If you assume that children don’t have solid memories of events until about 10 years of age, you would have to be some 60 years old to remember May 13 clearly when it happened. Using the same figures, that amounts to about 3.2 million people or a mere 10 percent of the population. Only one-tenth of the population would have any solid memory of May 13!
Our current Prime Minister was 44 years old when May 13 happened and would remember much of it as an upcoming politician at that time. He was sidelined and suspended from Umno for a note he wrote against then PM Tunku Abdul Rahman and his book, "The Malay Dilemma," was banned.
After Abdul Razak Hussein, the previous prime minister’s father, succeeded Tunku, Dr Mahathir Mohamad was restored, and became education minister in 1974. Najib Abdul Razak was an adolescent, aged 16 at that time. Which is just as well because unlike a lot of older politicians, he could not go around telling people “Remember May 13, we don’t want it to happen again.”

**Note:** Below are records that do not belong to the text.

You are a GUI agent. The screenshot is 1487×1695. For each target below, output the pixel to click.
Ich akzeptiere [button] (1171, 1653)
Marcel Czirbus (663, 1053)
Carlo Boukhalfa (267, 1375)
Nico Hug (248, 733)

The politics of that era was the realm of Najib’s predecessor’s predecessor, now a ripe 94, and by a quirk of fate prime minister yet again, who was an upcoming Umno ultra at that time and who played a key part in the ouster of our first prime minister, Tunku, and who would like to think he did the same with the last prime minister too, and the one before him as well, to make three prime ministers in all.
But we digress. The point is that most Malaysians don’t have the baggage of May 13 because they were not even born then. Therefore, they don’t have that heavy load of acrimony and antagonism. To this new generation of Malaysians, we are all Malaysians. Period.

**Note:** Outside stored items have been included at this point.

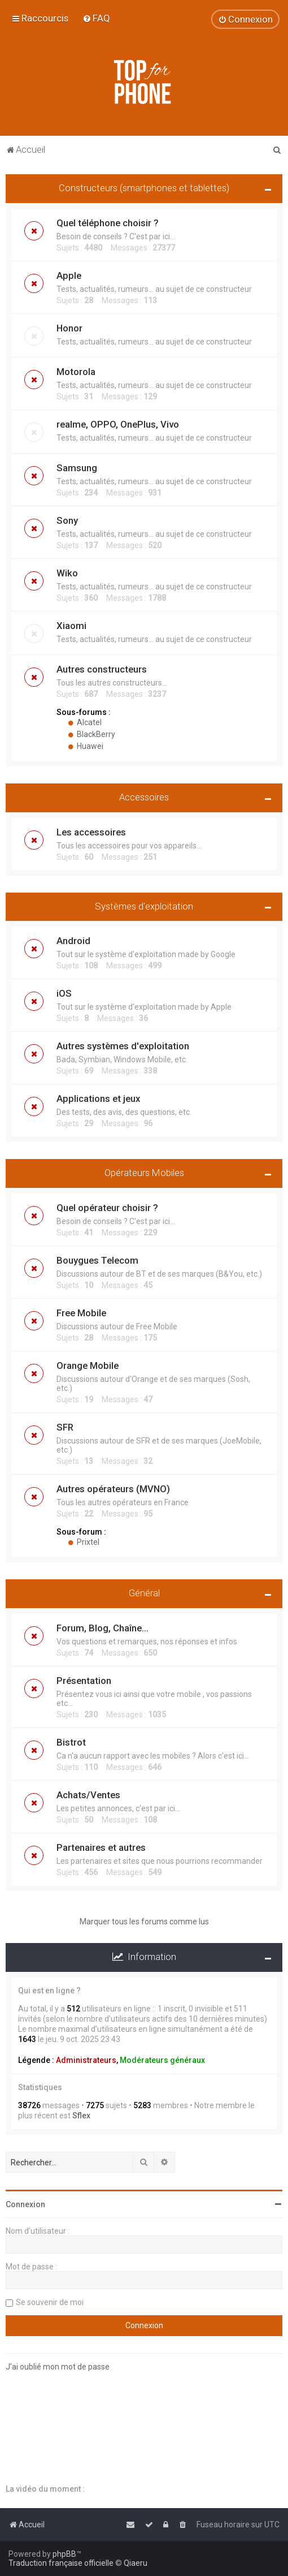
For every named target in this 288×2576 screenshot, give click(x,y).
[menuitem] (96, 18)
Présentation (83, 1680)
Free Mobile (81, 1313)
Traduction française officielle (61, 2563)
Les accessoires (91, 832)
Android (73, 940)
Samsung (76, 467)
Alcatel (85, 722)
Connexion (25, 2204)
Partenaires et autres (101, 1847)
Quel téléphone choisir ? (107, 223)
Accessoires (144, 797)
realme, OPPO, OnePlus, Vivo (117, 424)
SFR (64, 1427)
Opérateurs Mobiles (144, 1172)
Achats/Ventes (88, 1794)
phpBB (64, 2553)
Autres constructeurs (101, 669)
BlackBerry (91, 734)
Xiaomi (71, 625)
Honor (69, 328)
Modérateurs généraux (162, 2060)
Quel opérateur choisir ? (107, 1207)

Like our daughters and sons, we will all be better off forgetting May 13 and cutting out our memory of it – forgiving, forgetting and reuniting. But with one caveat, history needs to be retold more accurately.

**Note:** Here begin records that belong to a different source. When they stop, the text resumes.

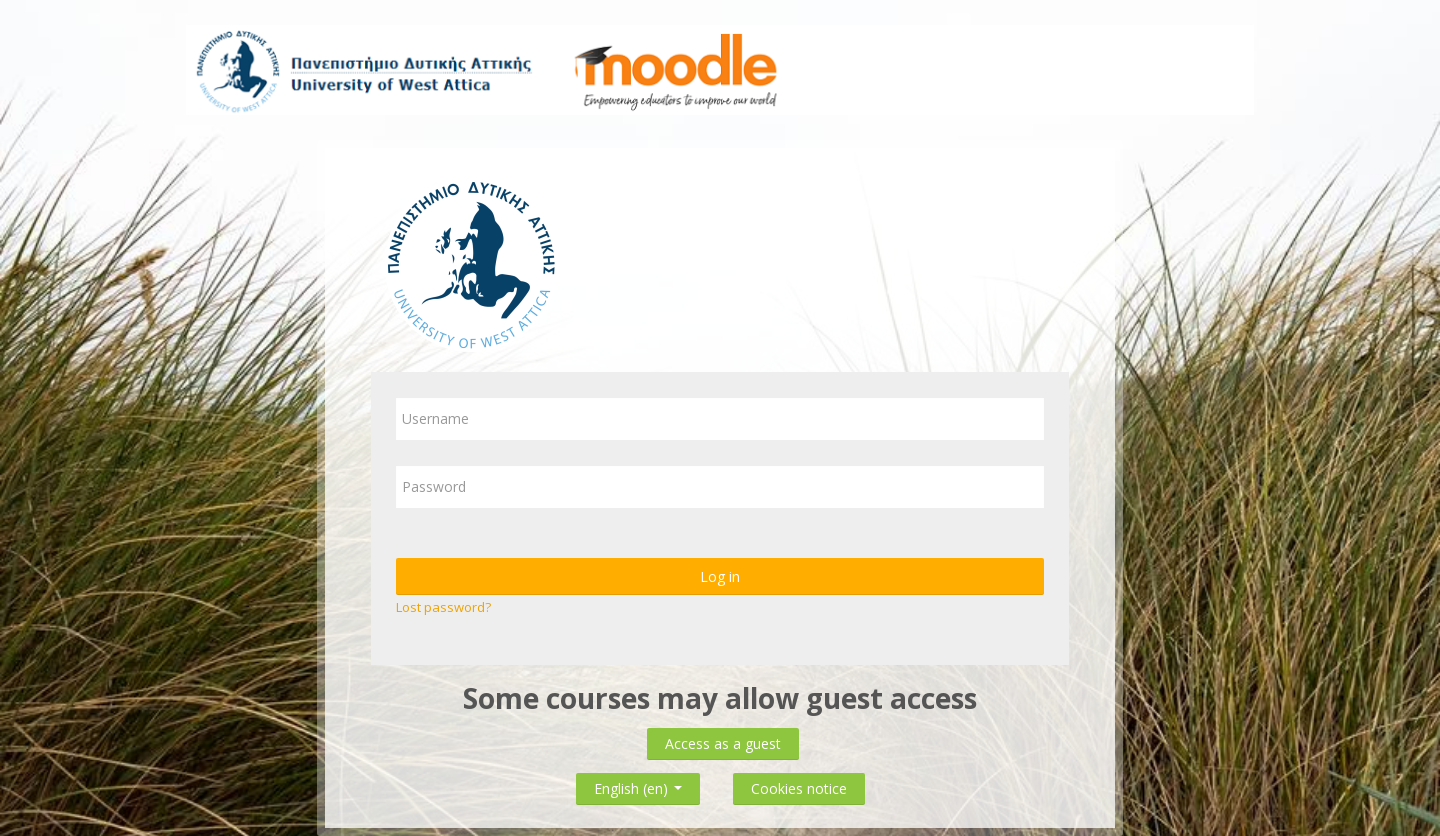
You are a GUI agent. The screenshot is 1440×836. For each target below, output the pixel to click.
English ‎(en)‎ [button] (638, 784)
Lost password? (443, 607)
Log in (720, 576)
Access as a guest (723, 743)
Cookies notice (799, 788)
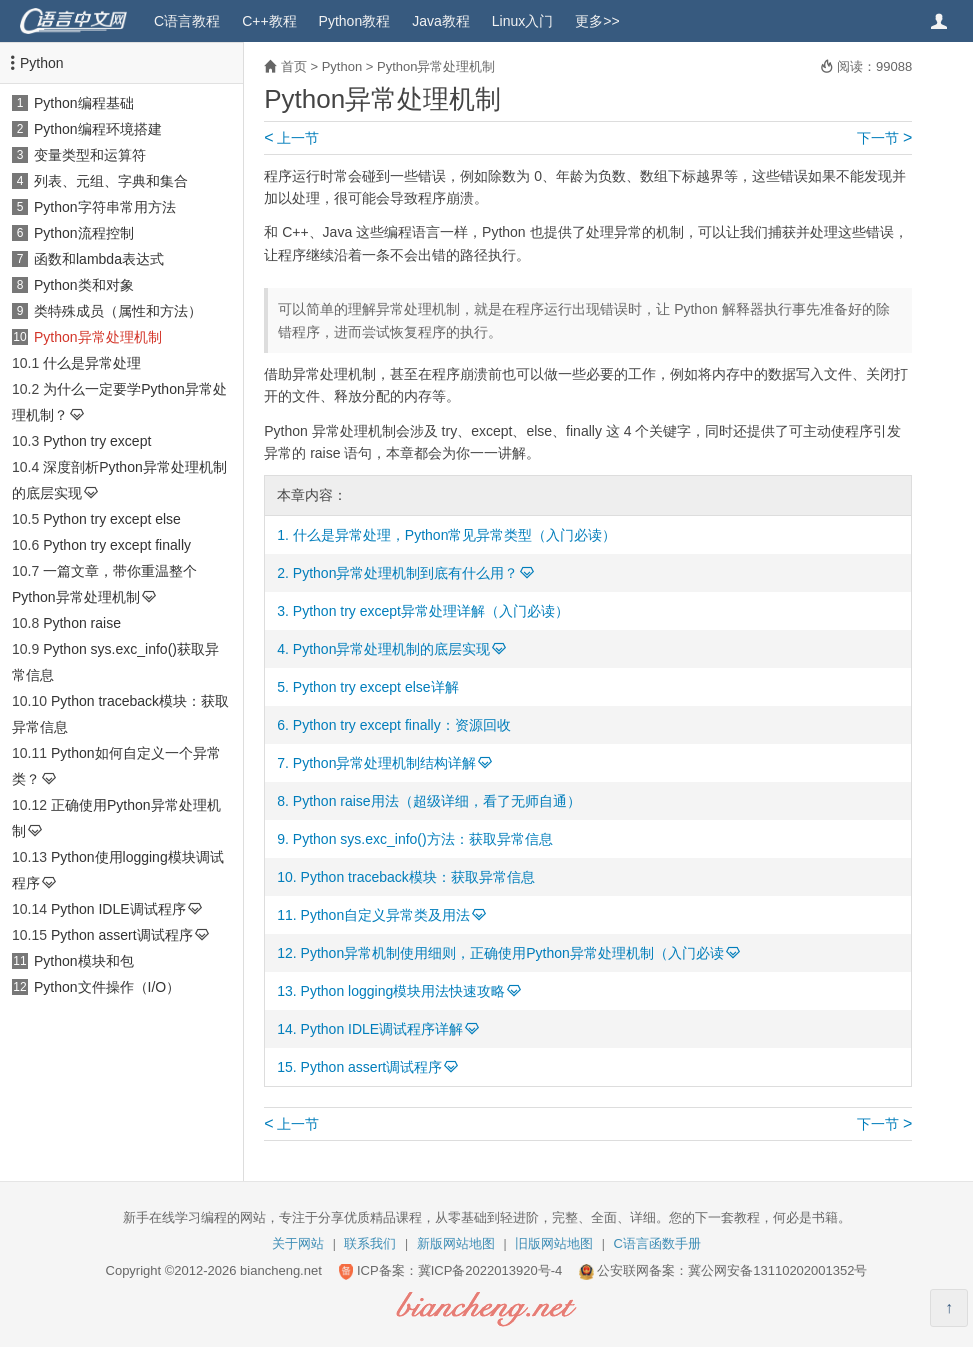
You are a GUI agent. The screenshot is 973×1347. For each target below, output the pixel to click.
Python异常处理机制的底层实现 (392, 649)
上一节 (291, 138)
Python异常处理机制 (98, 337)
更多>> (597, 21)
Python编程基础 (84, 103)
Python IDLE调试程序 (118, 909)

One 17-year-old in 1969 lived not more than three miles from the heart of the riots and the carnage on May 13. He heard and remembers well the stories that were told and where the riots started from – and why. He remembers the climate of fear and intimidation.
Then, as now, I remain convinced that May 13 was a conspiracy by those in power to stay in power, and keep it by any means possible. That Malaysians were not united enough to prevent the politicians from doing this to us – dividing us to their advantage – was the ultimate tragedy. May 13, 1969, prolonged that divide.
So, what’s my theory, you ask. Well, it’s this: We older ones may not realise it, but there’s a new generation of Malaysians out there who don’t know May 13, and that’s fantastic for the country.
They are more Malaysian than us – the old, er older, ones - and won’t be as easily split. That’s why increasing numbers of them speak with one voice. That’s why there was May 9, 2018. Anyone who ignores them again – opposition or government – does so at his own peril.
Now, don’t tell me I did not warn you.